YOUR GOAL » For this listing, reproduce the line with "(Grab), which will quickly take you r", the line with "showcase their capabilities", and the lines between, exactly as they stand. Leave out pictures and all other lines.

SOURCE DATA »
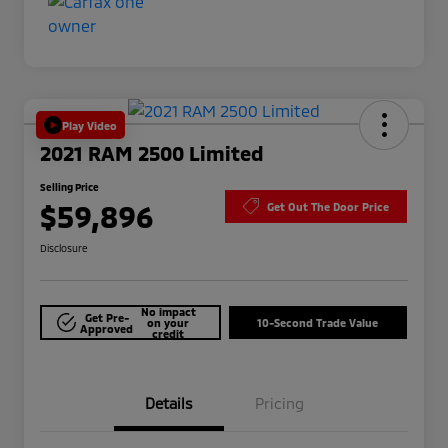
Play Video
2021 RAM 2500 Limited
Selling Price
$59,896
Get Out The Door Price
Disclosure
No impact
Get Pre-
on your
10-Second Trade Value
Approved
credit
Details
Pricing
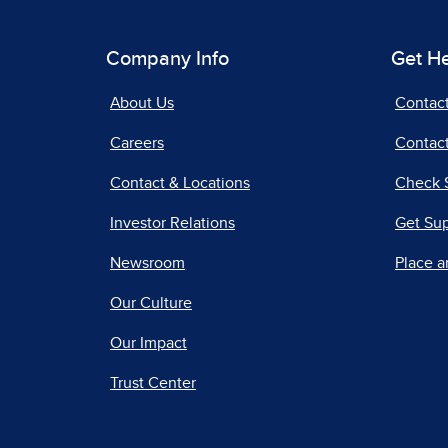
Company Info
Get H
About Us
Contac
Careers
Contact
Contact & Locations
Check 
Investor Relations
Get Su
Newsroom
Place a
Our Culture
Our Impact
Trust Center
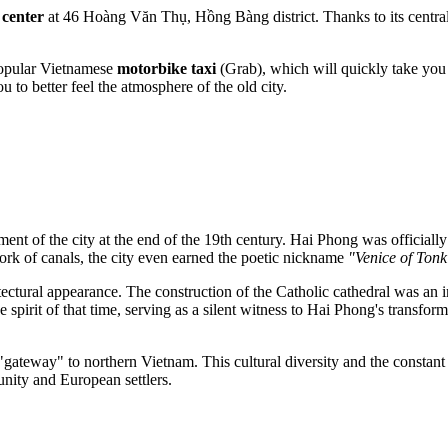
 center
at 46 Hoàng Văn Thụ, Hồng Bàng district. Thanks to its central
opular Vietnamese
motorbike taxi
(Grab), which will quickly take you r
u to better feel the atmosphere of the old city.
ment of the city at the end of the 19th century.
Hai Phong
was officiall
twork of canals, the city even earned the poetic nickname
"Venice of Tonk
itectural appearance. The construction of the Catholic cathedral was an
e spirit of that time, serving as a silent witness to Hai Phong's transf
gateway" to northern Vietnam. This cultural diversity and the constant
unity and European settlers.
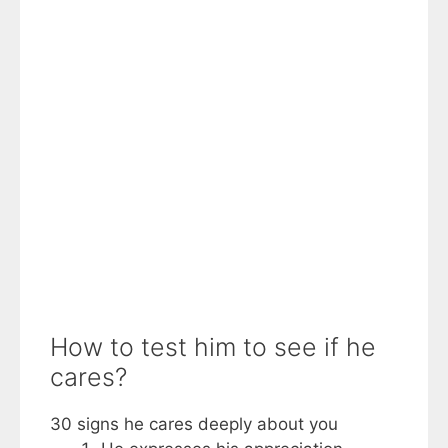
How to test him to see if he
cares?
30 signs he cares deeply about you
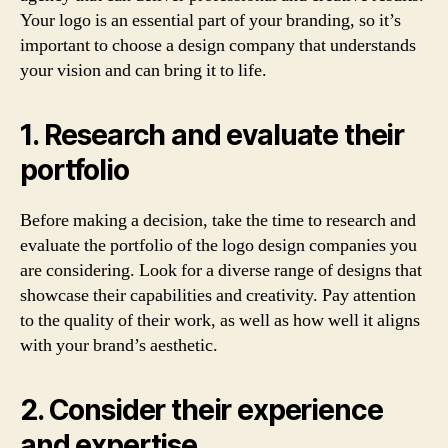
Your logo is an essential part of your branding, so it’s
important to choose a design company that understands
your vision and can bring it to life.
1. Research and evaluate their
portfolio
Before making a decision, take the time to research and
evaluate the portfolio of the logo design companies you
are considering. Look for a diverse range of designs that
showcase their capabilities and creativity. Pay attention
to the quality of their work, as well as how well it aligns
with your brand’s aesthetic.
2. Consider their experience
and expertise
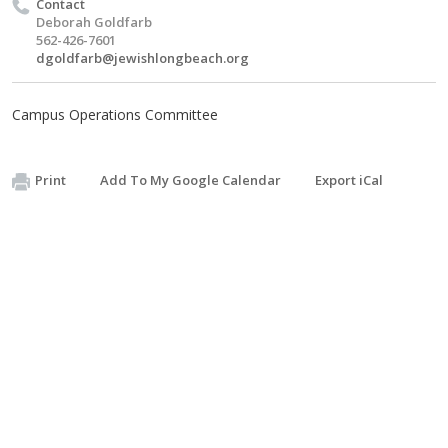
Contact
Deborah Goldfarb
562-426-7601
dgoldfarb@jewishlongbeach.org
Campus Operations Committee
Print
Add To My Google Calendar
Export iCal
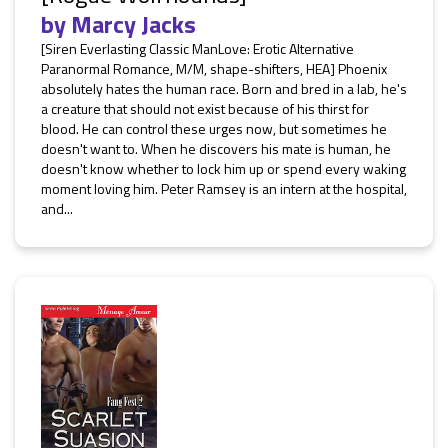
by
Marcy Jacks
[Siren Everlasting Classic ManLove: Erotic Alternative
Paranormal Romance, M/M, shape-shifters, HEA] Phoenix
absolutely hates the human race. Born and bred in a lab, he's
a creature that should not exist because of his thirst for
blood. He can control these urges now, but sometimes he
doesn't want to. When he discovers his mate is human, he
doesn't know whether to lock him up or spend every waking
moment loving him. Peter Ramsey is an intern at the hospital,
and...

...

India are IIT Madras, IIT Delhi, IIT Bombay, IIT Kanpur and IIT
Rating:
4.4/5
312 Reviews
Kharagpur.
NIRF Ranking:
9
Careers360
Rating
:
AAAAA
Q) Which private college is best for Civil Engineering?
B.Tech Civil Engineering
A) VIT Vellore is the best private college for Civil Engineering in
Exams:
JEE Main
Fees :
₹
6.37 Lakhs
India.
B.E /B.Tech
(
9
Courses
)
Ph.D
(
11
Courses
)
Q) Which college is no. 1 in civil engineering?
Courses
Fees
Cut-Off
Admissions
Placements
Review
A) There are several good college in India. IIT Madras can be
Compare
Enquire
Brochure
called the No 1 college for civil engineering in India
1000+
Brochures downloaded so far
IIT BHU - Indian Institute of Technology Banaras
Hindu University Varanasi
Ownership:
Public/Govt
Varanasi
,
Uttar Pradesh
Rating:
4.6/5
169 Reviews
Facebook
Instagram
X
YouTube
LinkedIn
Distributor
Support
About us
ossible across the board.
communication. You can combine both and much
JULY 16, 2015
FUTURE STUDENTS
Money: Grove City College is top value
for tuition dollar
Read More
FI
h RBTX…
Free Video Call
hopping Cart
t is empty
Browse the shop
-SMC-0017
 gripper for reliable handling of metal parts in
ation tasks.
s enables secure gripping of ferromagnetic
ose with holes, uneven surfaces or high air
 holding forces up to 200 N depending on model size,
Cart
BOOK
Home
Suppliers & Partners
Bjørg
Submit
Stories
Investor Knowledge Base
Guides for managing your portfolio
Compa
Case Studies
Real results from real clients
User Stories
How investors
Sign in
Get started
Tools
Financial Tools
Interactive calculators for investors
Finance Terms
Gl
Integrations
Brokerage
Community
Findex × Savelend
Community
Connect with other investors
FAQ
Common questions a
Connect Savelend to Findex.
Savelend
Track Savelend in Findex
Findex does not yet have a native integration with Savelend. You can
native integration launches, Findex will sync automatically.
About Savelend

==

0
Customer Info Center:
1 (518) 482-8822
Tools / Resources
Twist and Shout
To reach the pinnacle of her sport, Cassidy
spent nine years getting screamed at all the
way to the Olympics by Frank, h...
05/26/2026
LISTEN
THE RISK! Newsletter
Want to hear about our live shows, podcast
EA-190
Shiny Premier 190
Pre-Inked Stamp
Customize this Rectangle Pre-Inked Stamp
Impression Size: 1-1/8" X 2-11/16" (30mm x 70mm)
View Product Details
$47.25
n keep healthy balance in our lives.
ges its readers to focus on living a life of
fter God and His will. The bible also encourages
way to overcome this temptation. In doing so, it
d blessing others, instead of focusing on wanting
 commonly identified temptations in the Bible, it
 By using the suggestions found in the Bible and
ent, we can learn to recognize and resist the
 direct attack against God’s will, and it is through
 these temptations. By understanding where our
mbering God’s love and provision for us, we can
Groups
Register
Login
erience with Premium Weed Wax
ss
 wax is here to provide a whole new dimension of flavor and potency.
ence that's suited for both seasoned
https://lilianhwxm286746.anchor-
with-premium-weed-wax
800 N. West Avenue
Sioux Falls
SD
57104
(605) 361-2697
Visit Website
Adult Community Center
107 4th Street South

WRITTEN REPLY »
(Grab), which will quickly take you r
u to better feel the atmosphere of the old city.
ment of the city at the end of the 19th century.
Hai Phong
was officiall
twork of canals, the city even earned the poetic nickname
"Venice of Tonk
itectural appearance. The construction of the Catholic cathedral was an
e spirit of that time, serving as a silent witness to Hai Phong's transf
gateway" to northern Vietnam. This cultural diversity and the constant
unity and European settlers.
How to test him to see if he
cares?
30 signs he cares deeply about you
Your logo is an essential part of your branding, so it’s
important to choose a design company that understands
your vision and can bring it to life.
1. Research and evaluate their
portfolio
Before making a decision, take the time to research and
evaluate the portfolio of the logo design companies you
are considering. Look for a diverse range of designs that
showcase their capabilities and creativity. Pay attention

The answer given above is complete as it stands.